As simple as possible. No paging/memory protection. Uses multiboot.
To build:
make
To build and run with qemu:
make run
Preemptive multitasking works by quickly switching the execution context between different tasks (or threads).
An execution context on x86 consists of registers like the instruction pointer (EIP), stack pointer (ESP), the general purpose registers (EAX, ECX, etc..), segment registers, and so on.
To perform a task switch between two contexts, we save the registers of the current context and then load in the registers of the next one.
You could copy these registers to variables but its faster to push/pop them in a set order to an appropriate stack. This is what most kernels do.
We're going to use the interrupt generated by the PIT to exchange these registers without the individual tasks ever noticing.
So, which stack should we use for this? Well, each task is going to need its own userspace stack for executing functions and such. However if we want separation between kernel and userspace, we probably shouldn't use this.
Instead, lets allocate a stack in kernel space for each task to use when switching tasks.
Another thing to note is that we do not have to push/pop all the registers to the stack.
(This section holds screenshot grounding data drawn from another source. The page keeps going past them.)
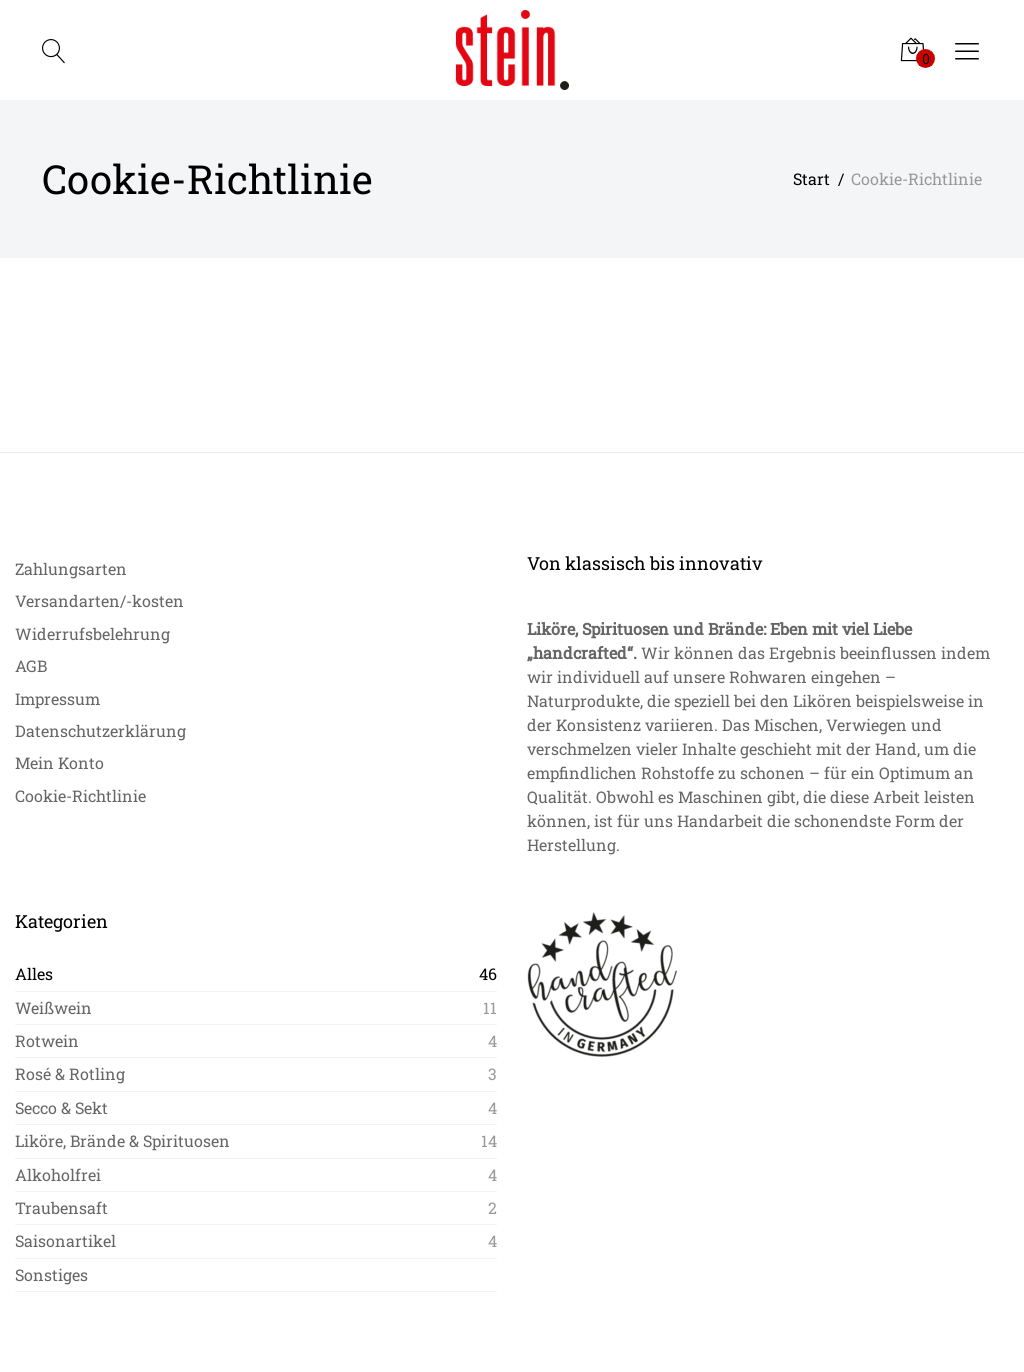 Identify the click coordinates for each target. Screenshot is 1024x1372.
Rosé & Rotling (70, 1073)
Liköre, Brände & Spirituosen (122, 1140)
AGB (31, 665)
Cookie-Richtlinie (80, 795)
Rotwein (47, 1040)
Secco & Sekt (61, 1107)
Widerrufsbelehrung (92, 633)
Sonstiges (51, 1274)
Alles (34, 973)
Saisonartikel (65, 1240)
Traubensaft (61, 1207)
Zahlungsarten (71, 568)
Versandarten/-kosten (99, 600)
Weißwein (53, 1007)
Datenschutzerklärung (100, 730)
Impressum (57, 698)
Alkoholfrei (58, 1174)
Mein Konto (59, 762) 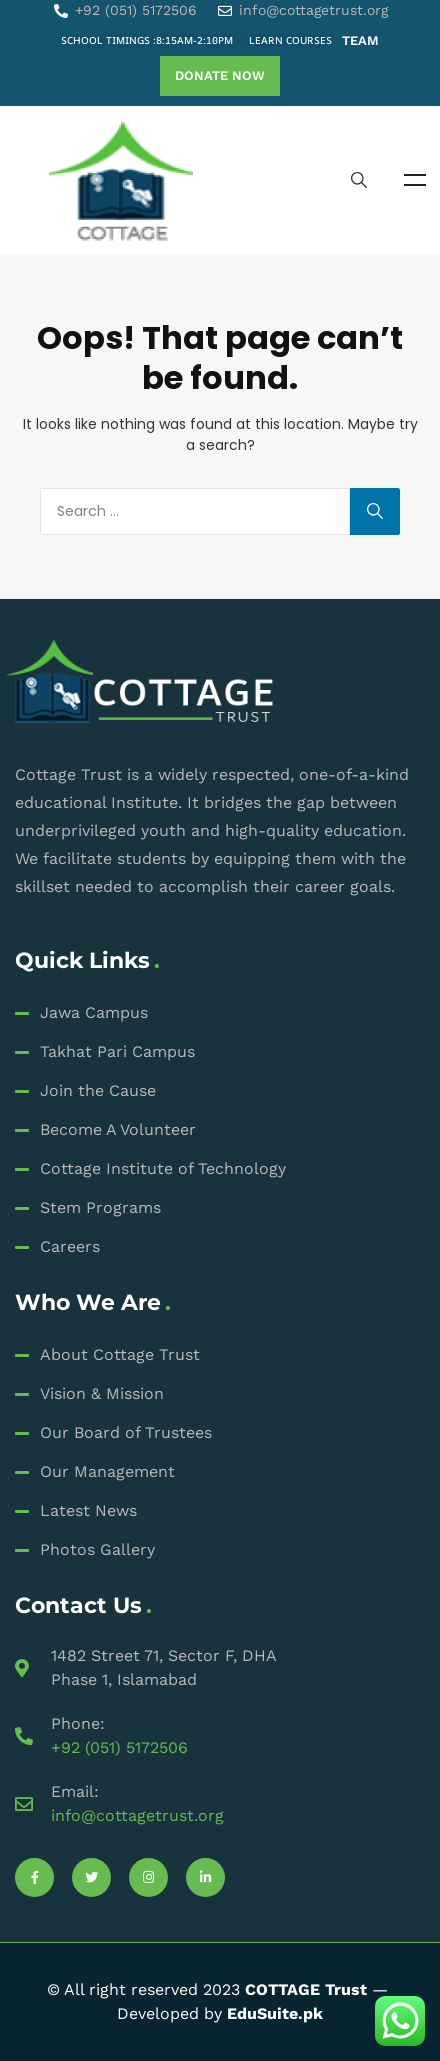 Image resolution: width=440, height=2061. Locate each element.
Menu (415, 180)
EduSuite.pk (275, 2013)
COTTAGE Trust (306, 1989)
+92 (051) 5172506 (119, 1747)
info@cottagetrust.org (137, 1815) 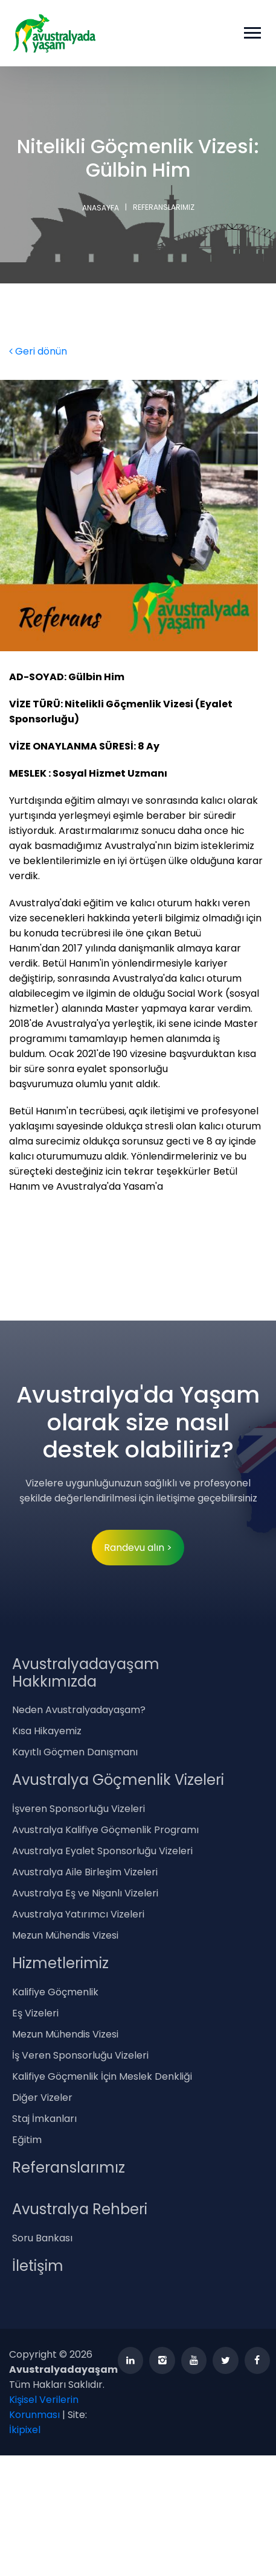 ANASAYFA (100, 208)
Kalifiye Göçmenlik (55, 1992)
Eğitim (27, 2140)
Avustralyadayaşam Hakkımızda (85, 1672)
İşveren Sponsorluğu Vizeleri (78, 1809)
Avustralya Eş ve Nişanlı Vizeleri (85, 1893)
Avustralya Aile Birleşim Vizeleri (85, 1872)
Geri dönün (38, 351)
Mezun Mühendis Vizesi (65, 1935)
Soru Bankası (42, 2238)
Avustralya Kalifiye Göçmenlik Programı (105, 1830)
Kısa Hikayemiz (47, 1731)
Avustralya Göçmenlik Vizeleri (118, 1780)
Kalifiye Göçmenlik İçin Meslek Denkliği (102, 2076)
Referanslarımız (68, 2167)
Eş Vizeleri (35, 2013)
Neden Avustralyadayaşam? (79, 1710)
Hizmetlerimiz (60, 1963)
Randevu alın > (138, 1548)
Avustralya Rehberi (79, 2209)
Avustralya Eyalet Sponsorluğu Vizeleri (102, 1851)
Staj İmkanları (44, 2119)
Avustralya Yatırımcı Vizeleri (78, 1914)
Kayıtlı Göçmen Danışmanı (75, 1752)
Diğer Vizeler (42, 2097)
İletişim (37, 2266)
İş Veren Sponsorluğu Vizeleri (80, 2055)
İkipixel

Some are automatically pushed by the interrupt(EIP, CS, EFLAGS, and optionally ESP and SS if transitioning from user to kernel mode), some are pushed by the cdecl convention(EAX, ECX, EDX).
So, the basic steps are as follows:
- Set up protected mode, initial stack, GDT, IDT, PIT and TSS
- When a PIT interrupt occurs:
- Decide on which task should run next
- Update ESP0 of the TSS. This determines which stack to use when going from user to kernel mode. (I.e. when interrupted)
- Push registers that we want to save
- Change stack pointer to the next tasks kernel stack
- Pop registers that we want to load (in reverse order to step 3)
- Return from the interrupt into the next task
You may notice a problem with this though. What happens if we attempt to switch to a newly created task? It'll work fine until step 5 where it tries to pop registers from an empty newly created kernel stack!
To fix this, we populate the kernel stack of the newly created task with data in the order that step 5 expects.